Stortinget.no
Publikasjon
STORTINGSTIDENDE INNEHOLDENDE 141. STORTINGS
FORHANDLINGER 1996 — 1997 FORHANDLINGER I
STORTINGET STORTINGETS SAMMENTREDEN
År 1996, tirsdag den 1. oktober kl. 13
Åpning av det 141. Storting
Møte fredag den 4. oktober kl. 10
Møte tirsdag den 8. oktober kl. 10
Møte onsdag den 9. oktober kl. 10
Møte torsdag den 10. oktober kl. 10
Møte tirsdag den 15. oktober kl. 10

━━━━━━

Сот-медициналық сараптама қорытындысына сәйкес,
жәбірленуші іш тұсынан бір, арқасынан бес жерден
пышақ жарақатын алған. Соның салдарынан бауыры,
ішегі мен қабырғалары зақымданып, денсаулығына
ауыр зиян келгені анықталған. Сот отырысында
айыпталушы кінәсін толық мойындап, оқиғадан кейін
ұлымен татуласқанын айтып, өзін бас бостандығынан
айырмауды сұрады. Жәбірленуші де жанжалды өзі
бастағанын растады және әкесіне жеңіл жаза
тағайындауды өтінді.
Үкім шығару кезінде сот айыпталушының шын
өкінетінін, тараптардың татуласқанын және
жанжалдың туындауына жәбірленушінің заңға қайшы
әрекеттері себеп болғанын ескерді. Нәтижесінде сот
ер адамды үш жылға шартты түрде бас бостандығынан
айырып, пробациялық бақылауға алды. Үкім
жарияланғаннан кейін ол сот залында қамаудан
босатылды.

━━━━━━

Across the whole listing above, report each line that includes "татуласқанын".

ANSWER FOR THE TASK:
ұлымен татуласқанын айтып, өзін бас бостандығынан
өкінетінін, тараптардың татуласқанын және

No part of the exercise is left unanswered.